## What you need to do
Looking at the records below, please work out how many lines contain the word "Geest" and give the number alone.

## Data records
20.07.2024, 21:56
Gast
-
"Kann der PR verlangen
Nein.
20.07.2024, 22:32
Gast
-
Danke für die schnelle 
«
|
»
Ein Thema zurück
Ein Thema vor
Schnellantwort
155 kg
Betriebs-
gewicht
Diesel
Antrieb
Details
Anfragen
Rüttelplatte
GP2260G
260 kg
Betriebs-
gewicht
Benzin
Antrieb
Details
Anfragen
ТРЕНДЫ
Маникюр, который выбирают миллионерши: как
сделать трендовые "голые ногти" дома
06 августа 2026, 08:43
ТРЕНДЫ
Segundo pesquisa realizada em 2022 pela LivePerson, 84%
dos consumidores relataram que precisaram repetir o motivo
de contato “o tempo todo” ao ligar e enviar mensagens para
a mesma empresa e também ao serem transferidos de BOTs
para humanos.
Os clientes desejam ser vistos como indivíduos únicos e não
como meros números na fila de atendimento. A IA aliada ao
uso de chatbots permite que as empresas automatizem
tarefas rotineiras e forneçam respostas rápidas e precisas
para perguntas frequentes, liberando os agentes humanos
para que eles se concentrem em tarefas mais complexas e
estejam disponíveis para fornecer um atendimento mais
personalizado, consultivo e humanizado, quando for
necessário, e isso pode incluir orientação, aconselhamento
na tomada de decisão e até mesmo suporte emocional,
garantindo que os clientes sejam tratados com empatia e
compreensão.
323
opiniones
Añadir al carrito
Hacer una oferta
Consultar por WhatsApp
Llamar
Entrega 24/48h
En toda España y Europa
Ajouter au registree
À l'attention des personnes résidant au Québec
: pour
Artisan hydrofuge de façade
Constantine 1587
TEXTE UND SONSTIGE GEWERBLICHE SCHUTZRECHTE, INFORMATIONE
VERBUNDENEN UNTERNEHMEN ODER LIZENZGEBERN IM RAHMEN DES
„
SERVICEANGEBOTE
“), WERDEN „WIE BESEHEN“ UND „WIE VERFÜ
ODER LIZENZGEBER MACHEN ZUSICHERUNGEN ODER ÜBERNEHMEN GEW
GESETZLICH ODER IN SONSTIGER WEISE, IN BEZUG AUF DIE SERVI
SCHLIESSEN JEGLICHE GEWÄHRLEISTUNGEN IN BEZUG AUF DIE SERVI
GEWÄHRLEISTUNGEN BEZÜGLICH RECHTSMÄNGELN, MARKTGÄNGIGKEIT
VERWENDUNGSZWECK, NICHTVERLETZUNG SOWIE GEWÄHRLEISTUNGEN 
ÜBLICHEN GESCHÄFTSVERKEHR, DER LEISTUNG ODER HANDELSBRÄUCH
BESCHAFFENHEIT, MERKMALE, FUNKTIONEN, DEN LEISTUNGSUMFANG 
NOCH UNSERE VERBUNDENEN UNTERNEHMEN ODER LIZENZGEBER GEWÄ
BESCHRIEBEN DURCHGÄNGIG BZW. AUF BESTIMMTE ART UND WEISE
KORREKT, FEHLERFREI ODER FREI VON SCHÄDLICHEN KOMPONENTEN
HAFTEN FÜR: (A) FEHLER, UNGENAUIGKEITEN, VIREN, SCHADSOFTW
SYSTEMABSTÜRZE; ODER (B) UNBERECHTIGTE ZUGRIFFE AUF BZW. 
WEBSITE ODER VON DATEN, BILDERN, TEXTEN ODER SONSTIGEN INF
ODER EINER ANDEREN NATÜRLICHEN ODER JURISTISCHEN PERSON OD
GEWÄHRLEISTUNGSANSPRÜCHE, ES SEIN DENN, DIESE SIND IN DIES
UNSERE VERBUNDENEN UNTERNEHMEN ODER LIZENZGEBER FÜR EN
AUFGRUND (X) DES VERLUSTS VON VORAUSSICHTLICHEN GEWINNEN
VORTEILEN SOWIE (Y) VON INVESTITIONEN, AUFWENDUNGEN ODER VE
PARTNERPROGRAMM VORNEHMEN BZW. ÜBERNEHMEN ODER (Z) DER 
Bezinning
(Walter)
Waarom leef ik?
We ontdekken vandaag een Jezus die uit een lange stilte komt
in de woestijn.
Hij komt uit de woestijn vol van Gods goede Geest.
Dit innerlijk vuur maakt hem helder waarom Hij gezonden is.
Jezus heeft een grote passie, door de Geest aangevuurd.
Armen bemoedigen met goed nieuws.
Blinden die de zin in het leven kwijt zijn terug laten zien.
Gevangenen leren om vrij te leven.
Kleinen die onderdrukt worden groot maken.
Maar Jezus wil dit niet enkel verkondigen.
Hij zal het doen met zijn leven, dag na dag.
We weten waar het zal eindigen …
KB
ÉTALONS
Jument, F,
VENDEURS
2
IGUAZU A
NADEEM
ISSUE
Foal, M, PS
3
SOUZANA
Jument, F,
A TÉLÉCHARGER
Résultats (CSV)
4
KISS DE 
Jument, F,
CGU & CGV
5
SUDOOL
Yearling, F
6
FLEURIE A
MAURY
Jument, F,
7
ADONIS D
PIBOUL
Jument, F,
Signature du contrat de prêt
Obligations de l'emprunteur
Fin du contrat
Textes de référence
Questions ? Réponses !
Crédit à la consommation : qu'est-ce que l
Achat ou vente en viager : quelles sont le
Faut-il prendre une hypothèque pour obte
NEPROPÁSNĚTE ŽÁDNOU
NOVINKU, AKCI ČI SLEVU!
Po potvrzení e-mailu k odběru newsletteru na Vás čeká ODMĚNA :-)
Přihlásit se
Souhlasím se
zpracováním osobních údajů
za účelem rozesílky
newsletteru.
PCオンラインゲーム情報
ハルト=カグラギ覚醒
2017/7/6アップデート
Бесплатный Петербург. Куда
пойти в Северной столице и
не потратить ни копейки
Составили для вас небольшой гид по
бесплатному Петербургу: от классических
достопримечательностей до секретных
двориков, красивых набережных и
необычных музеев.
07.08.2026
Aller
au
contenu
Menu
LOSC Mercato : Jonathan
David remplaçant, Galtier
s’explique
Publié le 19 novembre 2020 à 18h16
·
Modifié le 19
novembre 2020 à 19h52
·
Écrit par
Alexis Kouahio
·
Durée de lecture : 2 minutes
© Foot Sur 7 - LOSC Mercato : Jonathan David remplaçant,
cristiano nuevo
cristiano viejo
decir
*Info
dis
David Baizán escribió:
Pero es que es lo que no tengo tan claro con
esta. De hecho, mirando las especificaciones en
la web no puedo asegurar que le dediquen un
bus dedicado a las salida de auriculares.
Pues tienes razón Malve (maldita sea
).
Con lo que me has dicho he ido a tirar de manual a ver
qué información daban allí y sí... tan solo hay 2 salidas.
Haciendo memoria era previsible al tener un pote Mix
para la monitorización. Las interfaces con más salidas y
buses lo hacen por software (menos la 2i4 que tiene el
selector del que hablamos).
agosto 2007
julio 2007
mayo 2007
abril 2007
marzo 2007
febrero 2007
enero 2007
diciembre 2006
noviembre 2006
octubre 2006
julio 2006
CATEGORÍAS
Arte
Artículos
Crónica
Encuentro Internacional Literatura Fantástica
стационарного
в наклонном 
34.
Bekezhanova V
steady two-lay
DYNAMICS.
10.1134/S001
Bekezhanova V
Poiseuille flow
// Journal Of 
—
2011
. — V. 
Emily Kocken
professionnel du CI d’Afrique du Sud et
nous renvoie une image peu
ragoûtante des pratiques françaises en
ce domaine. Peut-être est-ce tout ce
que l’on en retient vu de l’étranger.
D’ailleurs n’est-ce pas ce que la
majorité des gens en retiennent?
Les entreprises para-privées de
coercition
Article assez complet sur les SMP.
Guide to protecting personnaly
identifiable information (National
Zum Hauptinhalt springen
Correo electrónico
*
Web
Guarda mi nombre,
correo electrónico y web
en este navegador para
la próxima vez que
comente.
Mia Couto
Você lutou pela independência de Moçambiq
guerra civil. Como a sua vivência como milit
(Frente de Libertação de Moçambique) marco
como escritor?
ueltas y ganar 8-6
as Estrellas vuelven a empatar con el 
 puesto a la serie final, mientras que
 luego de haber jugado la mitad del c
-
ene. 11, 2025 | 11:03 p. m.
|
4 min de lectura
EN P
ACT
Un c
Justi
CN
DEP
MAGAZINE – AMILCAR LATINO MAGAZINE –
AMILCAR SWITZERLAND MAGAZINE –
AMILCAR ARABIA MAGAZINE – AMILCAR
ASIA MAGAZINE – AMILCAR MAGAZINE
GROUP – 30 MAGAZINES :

## Written response
2